In 1972, Bobby Ross was the linebackers coach at Maryland, 35 years old and on his way to the top of the coaching ladder. The ascent would ultimately place him in leadership of Georgia Tech’s 1990 national championship team and the San Diego Chargers’ appearance in the Super Bowl in the 1994 season.

It wasn’t hard for him to notice a graduate assistant named Frank Beamer. The former Virginia Tech cornerback worked hard, minded details and offered useful suggestions.

“His ideas were always very good,” Ross said. “From all that, you just knew he was going to be a good football coach. You just knew that.”

When Ross was offered the head coaching job at the Citadel after his one season at Maryland, he took along Beamer (as well as another grad assistant named Ralph Friedgen). With that, Ross gave wings to one of the most successful coaching careers in college football history. After 29 seasons and seven conference championships at Virginia Tech, Beamer will retire from his alma mater at the end of the season, having made the announcement Nov. 1.

By a most serendipitous turn, when Georgia Tech and Virginia Tech meet Thursday night at Bobby Dodd Stadium, Ross will be there to greet his dear friend as Georgia Tech will be celebrating the 25th anniversary of the 1990 championship. Friedgen, the Jackets’ offensive coordinator on that cherished team, will likewise be in attendance.

“I’m going to try to say hi to him, for sure,” Ross said of Beamer. But “I don’t want to bother him on game day.”

Ross coached at the Citadel 1973-77, leaving for an assistant coaching job with the Kansas City Chiefs. Beamer stayed behind, later jumping to Murray State, where he was an assistant and later head coach. There was far more to the imprint that Beamer left on Ross than his football acumen.

“His ability to get along with people, No. 1,” Ross said in a phone interview this week. “That wasn’t the most important, but he could get along with everybody. Everybody liked Frankie. They respected him.”

Ross recalled a player at the Citadel who was struggling with his grades and the school’s military environment. Beamer, who was the player’s position coach, began to play racquetball with him and tried to get to know him on a personal level, which proved instrumental in his eventual success.

When Ross wanted his son Kevin to learn football, he sent him to Beamer’s camp at Murray State. Beamer waited for Kevin at the bus terminal.

“Frank was genuine – what you saw was what he was,” Ross said. “There was no pretense. He was what he was, and it was all good.”

This week, Beamer essentially paid Ross the same compliment.
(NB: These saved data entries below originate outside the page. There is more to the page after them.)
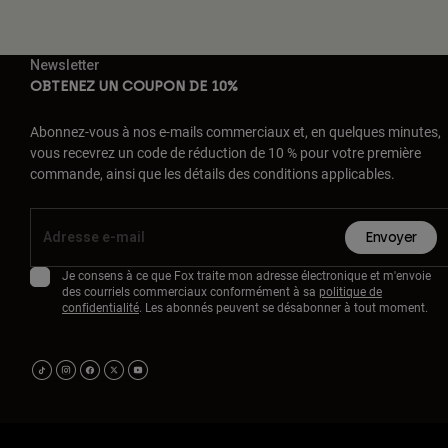
Newsletter
OBTENEZ UN COUPON DE 10%
Abonnez-vous à nos e-mails commerciaux et, en quelques minutes,
vous recevrez un code de réduction de 10 % pour votre première
commande, ainsi que les détails des conditions applicables.
Envoyer
Je consens à ce que Fox traite mon adresse électronique et m'envoie
des courriels commerciaux conformément à sa
politique de
confidentialité
. Les abonnés peuvent se désabonner à tout moment.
“I think he was probably a coach that knew more football than anybody I’ve ever been around,” Beamer said at his news conference Monday. “He can talk offense, defense, special teams. He knew it all. But the best thing about him was how much he cared about players and coaches and that part of it.”

They met as opponents for the only time in 1990. A week earlier, Georgia Tech had stunned Virginia on a last-second field goal, a critical turn on its way to No. 1. Beamer’s team was in his fourth season at Virginia Tech, then a football independent, trying to get his team off the ground.

“I knew this, that Frankie’s teams were always going to be very well-disciplined and they were going to be physical and they were going to be a physical football team,” Ross said. “I told our team about that, and they did not disappoint us.”

For the second week in a row, the Yellow Jackets escaped with a last-second field goal, this time for a 6-3 win at Grant Field.

If all goes as planned, they’ll meet on the same field under far different circumstances, 25 years later. One is closing a career that almost certainly will be honored by enshrinement in the College Football Hall of Fame – coincidentally, less than two miles from Bobby Dodd Stadium. The other will be rekindling memories of a most special season.

Two close friends, sharing the view from the top of the ladder.